From the entries, filter out every line that lacks "知味飯店" and copy the rest.

*** STUDY MATERIAL ***

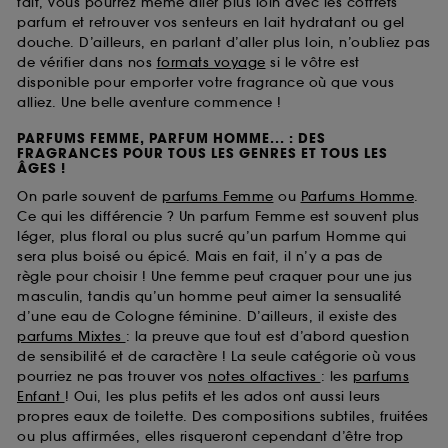
fait, vous pourrez même aller plus loin avec les coffrets
parfum et retrouver vos senteurs en lait hydratant ou gel
douche. D’ailleurs, en parlant d’aller plus loin, n’oubliez pas
de vérifier dans nos
formats voyage
si le vôtre est
disponible pour emporter votre fragrance où que vous
alliez. Une belle aventure commence !
PARFUMS FEMME, PARFUM HOMME... : DES
FRAGRANCES POUR TOUS LES GENRES ET TOUS LES
ÂGES !
On parle souvent de
parfums Femme
ou
Parfums Homme
.
Ce qui les différencie ? Un parfum Femme est souvent plus
léger, plus floral ou plus sucré qu’un parfum Homme qui
sera plus boisé ou épicé. Mais en fait, il n’y a pas de
règle pour choisir ! Une femme peut craquer pour une jus
masculin, tandis qu’un homme peut aimer la sensualité
d’une eau de Cologne féminine. D’ailleurs, il existe des
parfums Mixtes
: la preuve que tout est d’abord question
de sensibilité et de caractère ! La seule catégorie où vous
pourriez ne pas trouver vos
notes olfactives
: les
parfums
Enfant
! Oui, les plus petits et les ados ont aussi leurs
propres eaux de toilette. Des compositions subtiles, fruitées
ou plus affirmées, elles risqueront cependant d’être trop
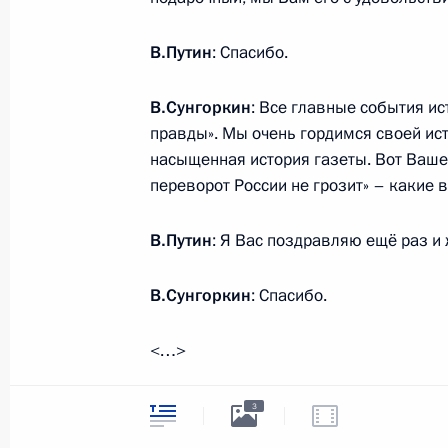
Встреча с главным редактором газ
В.Путин
: Спасибо.
Владимиром Сунгоркиным
26 мая 2015 года, 20:10
Москва, Кремль
В.Сунгоркин
: Все главные события и
правды». Мы очень гордимся своей ис
насыщенная история газеты. Вот Ваше
переворот России не грозит» – какие в
Встреча с представителями госуда
вопросы безопасности
В.Путин
: Я Вас поздравляю ещё раз и
26 мая 2015 года, 17:10
Москва
В.Сунгоркин
: Спасибо.
Встреча с Уполномоченным по защ
<…>
Борисом Титовым
26 мая 2015 года, 15:15
Москва
3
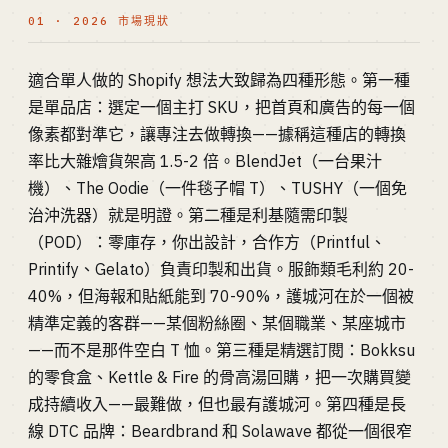
01 · 2026 市場現狀
適合單人做的 Shopify 想法大致歸為四種形態。第一種
是單品店：選定一個主打 SKU，把首頁和廣告的每一個
像素都對準它，讓專注去做轉換——據稱這種店的轉換
率比大雜燴貨架高 1.5-2 倍。BlendJet（一台果汁
機）、The Oodie（一件毯子帽 T）、TUSHY（一個免
治沖洗器）就是明證。第二種是利基隨需印製
（POD）：零庫存，你出設計，合作方（Printful、
Printify、Gelato）負責印製和出貨。服飾類毛利約 20-
40%，但海報和貼紙能到 70-90%，護城河在於一個被
精準定義的客群——某個粉絲圈、某個職業、某座城市
——而不是那件空白 T 恤。第三種是精選訂閱：Bokksu
的零食盒、Kettle & Fire 的骨高湯回購，把一次購買變
成持續收入——最難做，但也最有護城河。第四種是長
線 DTC 品牌：Beardbrand 和 Solawave 都從一個很窄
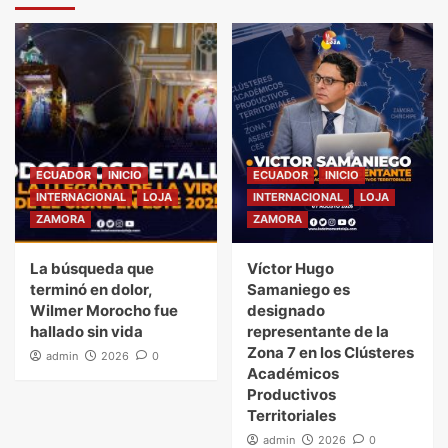
ECUADOR
INICIO
ECUADOR
INICIO
INTERNACIONAL
LOJA
INTERNACIONAL
LOJA
ZAMORA
ZAMORA
La búsqueda que
Víctor Hugo
terminó en dolor,
Samaniego es
Wilmer Morocho fue
designado
hallado sin vida
representante de la
Zona 7 en los Clústeres
admin
2026
0
Académicos
Productivos
Territoriales
admin
2026
0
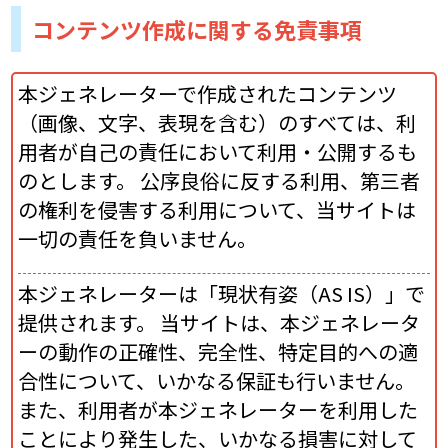
コンテンツ作成に関する免責事項
本ジェネレーターで作成されたコンテンツ
（画像、文字、表現を含む）のすべては、利
用者が自己の責任において利用・公開するも
のとします。 公序良俗に反する利用、第三者
の権利を侵害する利用について、当サイトは
一切の責任を負いません。
本ジェネレーターは「現状有姿（AS IS）」で
提供されます。 当サイトは、本ジェネレータ
ーの動作の正確性、完全性、特定目的への適
合性について、いかなる保証も行いません。
また、利用者が本ジェネレーターを利用した
ことにより発生した、いかなる損害に対して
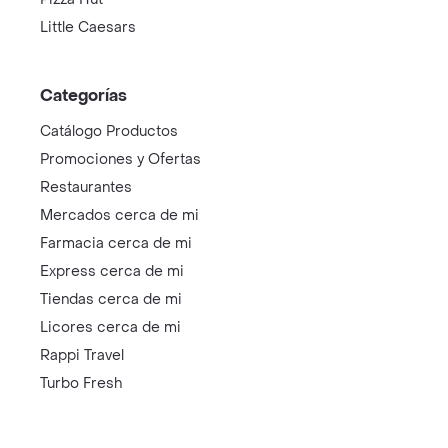
Little Caesars
Categorías
Catálogo Productos
Promociones y Ofertas
Restaurantes
Mercados cerca de mi
Farmacia cerca de mi
Express cerca de mi
Tiendas cerca de mi
Licores cerca de mi
Rappi Travel
Turbo Fresh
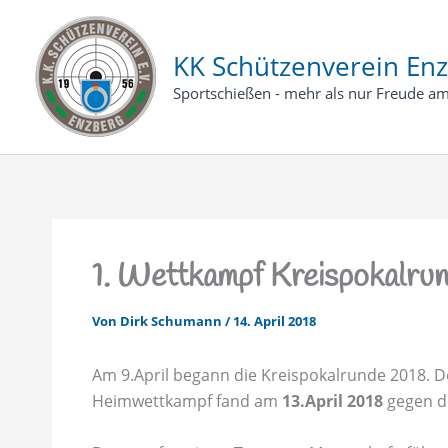
Zum
Inhalt
KK Schützenverein Enz
springen
Sportschießen - mehr als nur Freude am
1. Wettkampf Kreispokalrun
Von
Dirk Schumann
/
14. April 2018
Am 9.April begann die Kreispokalrunde 2018. D
Heimwettkampf fand am
13.April 2018
gegen de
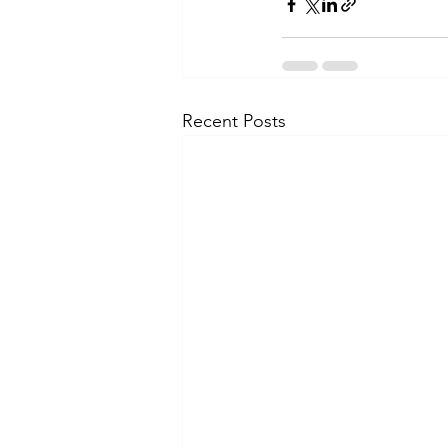
Recent Posts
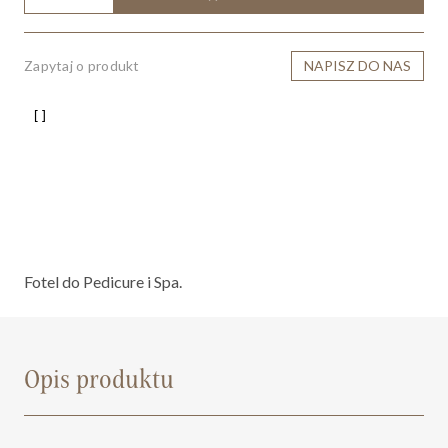
Zapytaj o produkt
NAPISZ DO NAS
Fotel do Pedicure i Spa.
Opis produktu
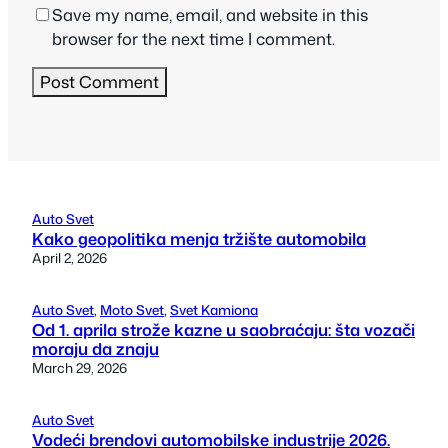
Save my name, email, and website in this
browser for the next time I comment.
Auto Svet
Kako geopolitika menja tržište automobila
April 2, 2026
Auto Svet
, 
Moto Svet
, 
Svet Kamiona
Od 1. aprila strože kazne u saobraćaju: šta vozači
moraju da znaju
March 29, 2026
Auto Svet
Vodeći brendovi automobilske industrije 2026.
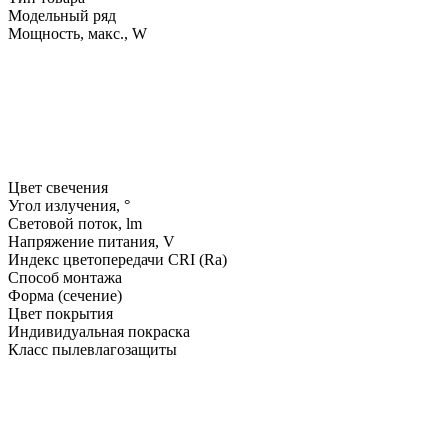
Модельный ряд
Мощность, макс., W
Цвет свечения
Угол излучения, °
Световой поток, lm
Напряжение питания, V
Индекс цветопередачи CRI (Ra)
Способ монтажа
Форма (сечение)
Цвет покрытия
Индивидуальная покраска
Класс пылевлагозащиты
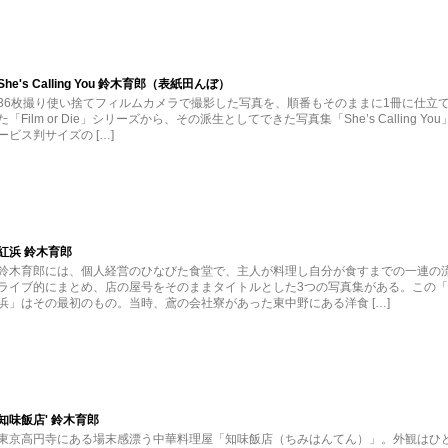
She's Calling You 鈴木育郎（表紙田んぼ）
36枚撮り使い捨てフィルムカメラで撮影した写真を、順番もそのままに1冊に仕立
た「Film or Die」シリーズから、その派生としてできた写真集「She’s Calling Yo
ービス判サイズの […]
紅浜 鈴木育郎
鈴木育郎には、個人経営のひなびた食堂で、主人が料理し自分が食すまでの一連の
ライブ的にまとめ、店の屋号をそのままタイトルとした3つの写真集がある。この
浜」はその最初のもの。当時、鳶の会社寮があった東中野にある洋食 […]
知味飯店' 鈴木育郎
東京高円寺にある場末感漂う中華料理屋「知味飯店（ちみはんてん）」。外観はひ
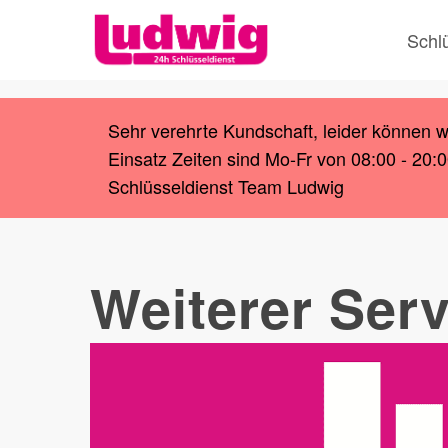
Skip
Schl
to
main
content
Sehr verehrte Kundschaft, leider können 
Einsatz Zeiten sind Mo-Fr von 08:00 - 20:
Schlüsseldienst Team Ludwig
Weiterer Serv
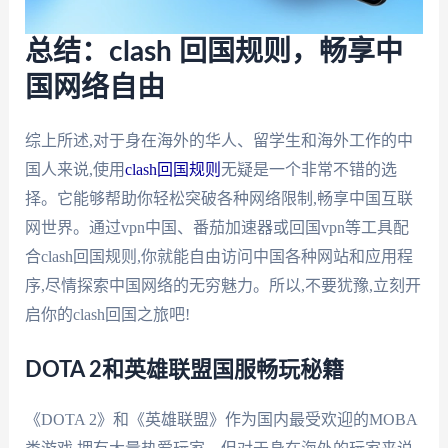
总结：clash 回国规则，畅享中
国网络自由
综上所述,对于身在海外的华人、留学生和海外工作的中
国人来说,使用
clash回国规则
无疑是一个非常不错的选
择。它能够帮助你轻松突破各种网络限制,畅享中国互联
网世界。通过vpn中国、番茄加速器或回国vpn等工具配
合clash回国规则,你就能自由访问中国各种网站和应用程
序,尽情探索中国网络的无穷魅力。所以,不要犹豫,立刻开
启你的clash回国之旅吧!
DOTA 2和英雄联盟国服畅玩秘籍
《DOTA 2》和《英雄联盟》作为国内最受欢迎的MOBA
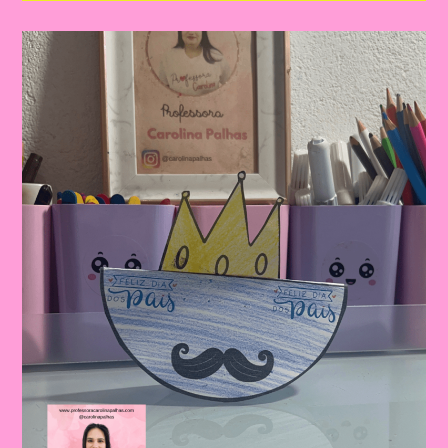
Dia
Dos
Pais
|
Dia
Dos
Pais:
Celebrando
A
Importância
Da
Figura
Paterna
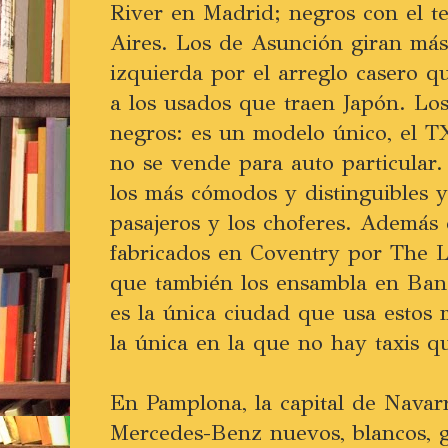
River en Madrid; negros con el t
Aires. Los de Asunción giran más
izquierda por el arreglo casero qu
a los usados que traen Japón. Lo
negros: es un modelo único, el T
no se vende para auto particular. 
los más cómodos y distinguibles y
pasajeros y los choferes. Además e
fabricados en Coventry por The 
que también los ensambla en Ba
es la única ciudad que usa estos 
la única en la que no hay taxis 
En Pamplona, la capital de Navarr
Mercedes-Benz nuevos, blancos, 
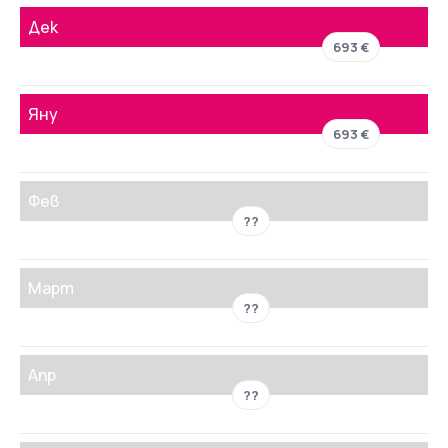
Дек
693 €
Яну
693 €
Фев
??
Март
??
Апр
??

***

### RESPONSE TO THE EXERCISE
知味飯店' 鈴木育郎
東京高円寺にある場末感漂う中華料理屋「知味飯店（ちみはんてん）」。外観はひ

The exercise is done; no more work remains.